LOL! I missed the ‘fuel sfh purchases’ part of your question.
My advice still holds.
Your first source of financing, should be sellers, not be banks. Your first source of down payments should also be the seller, and not what you’ve earned.
That said, go find everything that Robert Allen has written on “Nothing Down” (no down payment formulas).
Actually Bernard Zick taught him most of what he knows, but Zick is dead, and it’s like pulling teeth to get people to sell their Zick Materials.
Otherwise, one of my students uses the cash flow system I taught him to fund his commerical rehab business. It’s basically what you want to do, but he’s not buying SFH with his cash-flow.
He wasn’t a newbie, so he had confidence to wade into the half-million dollar price points, and flipped the financing on two houses, and within four months he had over $80,000 to work with on his commerical rehab business.
To give you some perspective, he was stalled investing-wise, and his credit was still wrecked from the bubble; losing five houses to foreclosure.
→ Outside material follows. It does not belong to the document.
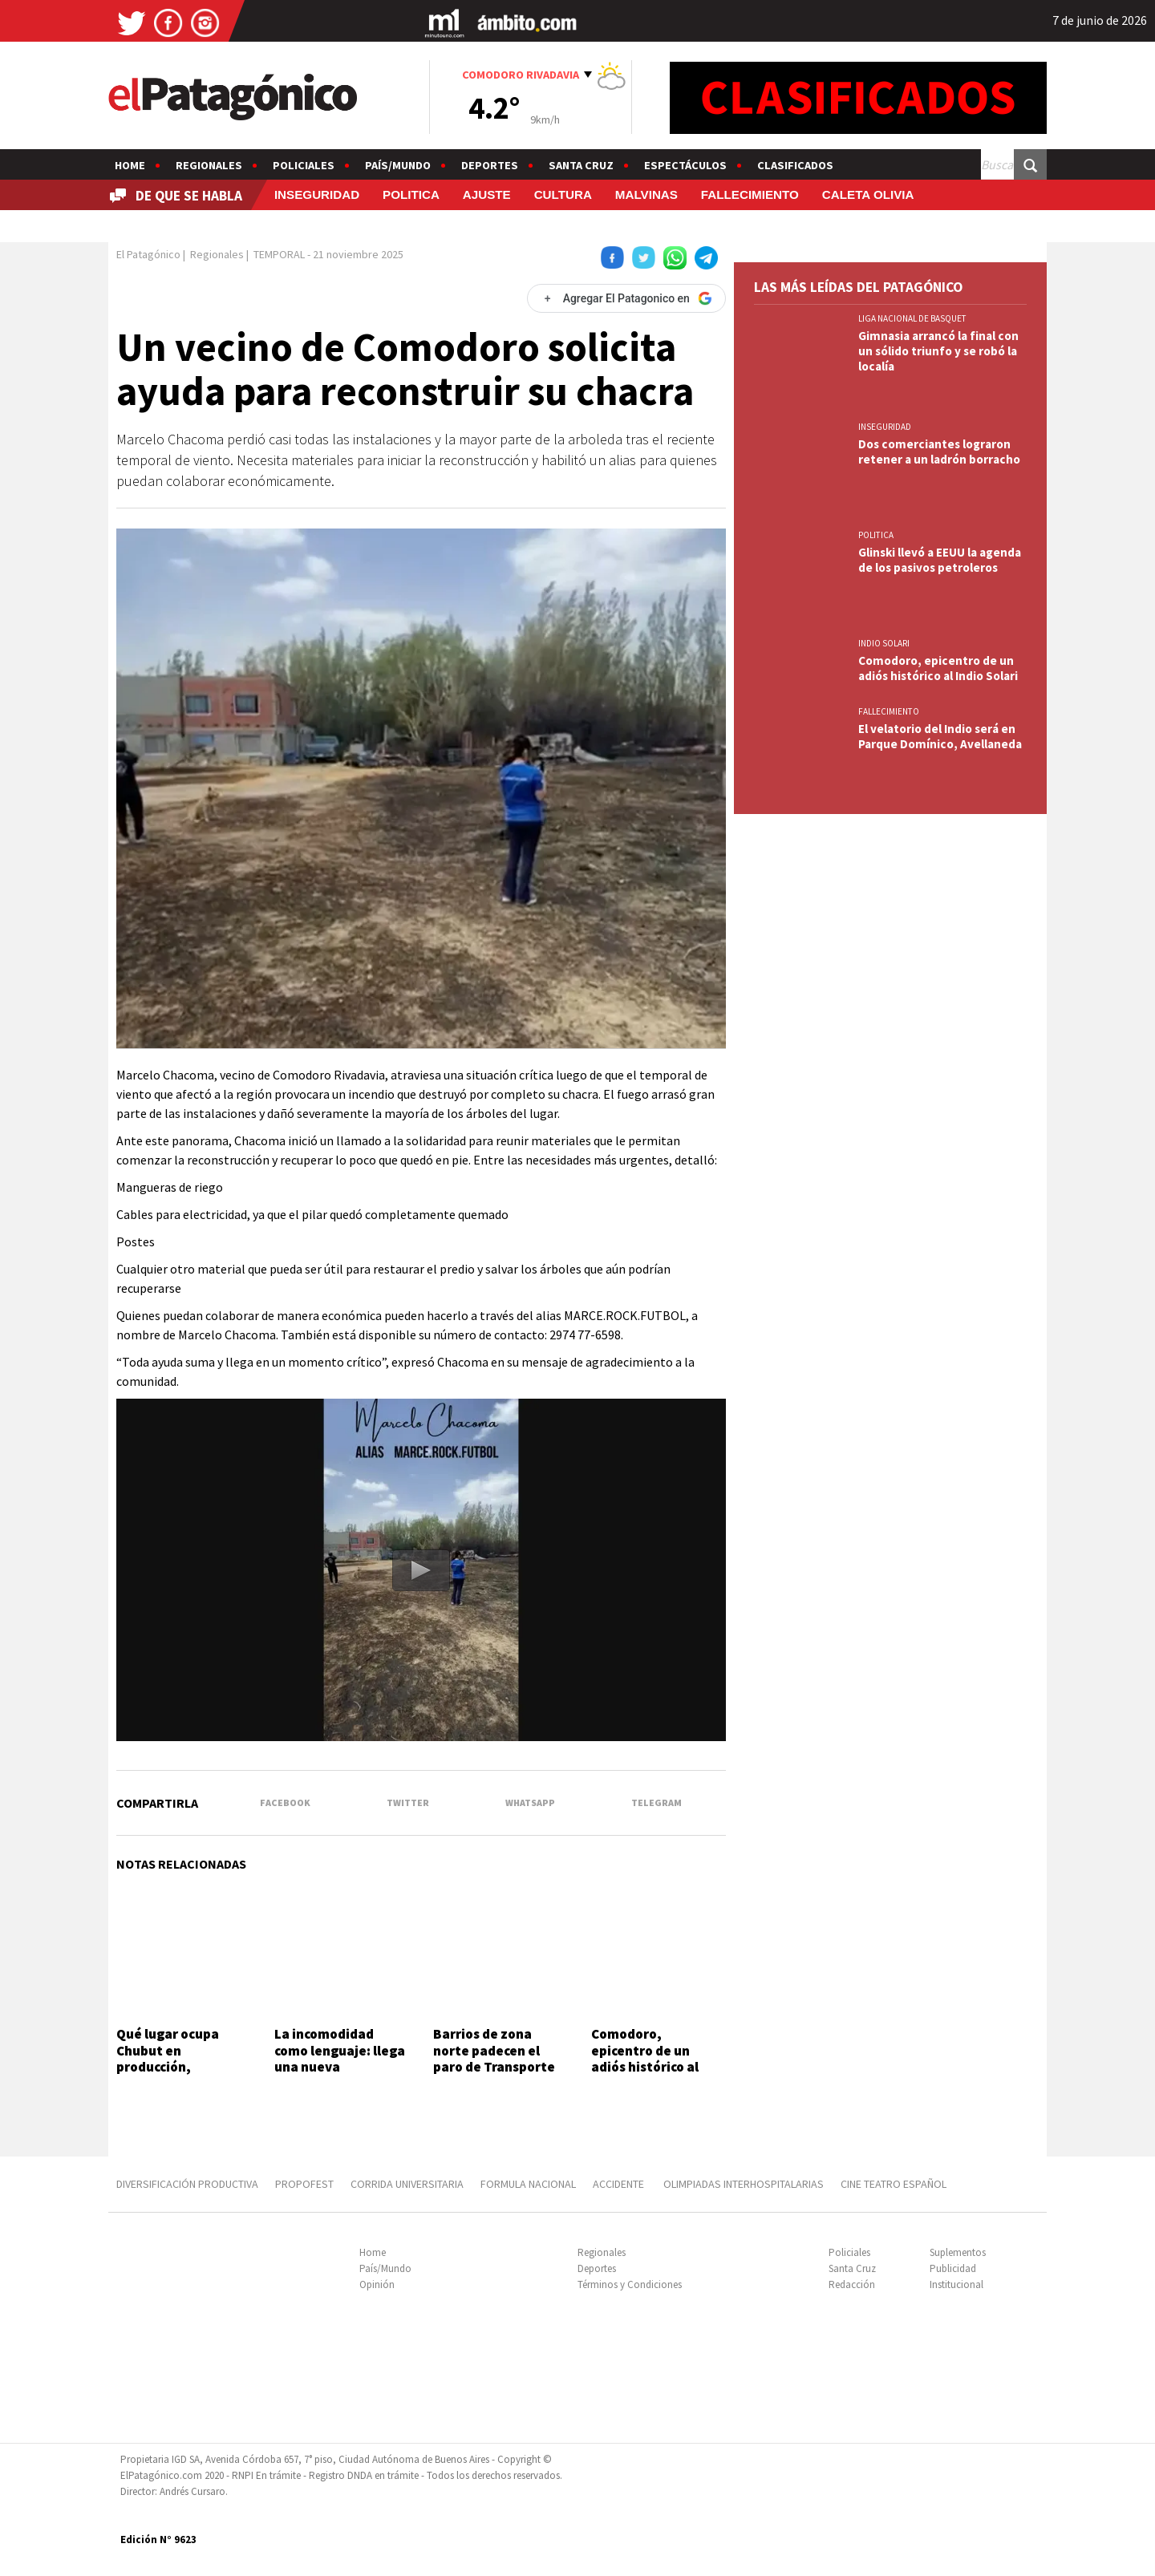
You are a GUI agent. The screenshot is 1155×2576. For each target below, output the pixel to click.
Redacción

However, he and his wife had good-paying jobs, and so coming up with some working capital wasn’t an issue. Something like $15,000.
On the first house he had to pay three back payments, which he paid from the down payment he received on the sale he financed. On the second house, the seller wanted five thousand ‘just because’. So, it cost my student about $9k plus advertising to 2,500 prospects once a month for what turned out to be two months, before he got distracted by his commercial rehab steal deal.
His one-time costs included:
- professional house cleaning,
- lawn mowing,
- pool cleaning,
- window washing,
- carpet cleaning,
- a mailing list,
- my training
- time writing and posting classifieds
- time, gas, materials placing bandit signs
- postage and mailing service
- attorney review of his documents
All that, in return for $80k in four months.
I don’t know where, or how else, you can make a quick $80k to fuel your SFH investing, for little more than a $9k investment. Even then, half that investment was paid for out of a buyer’s down payments. So, it was more like $6k plus costs to put $80k in the bank.
To be fair, that was pre-tax profits. However, he didn’t have to pay taxes for at least a year later.
That’s one suggestion that’s actionable, and realistic.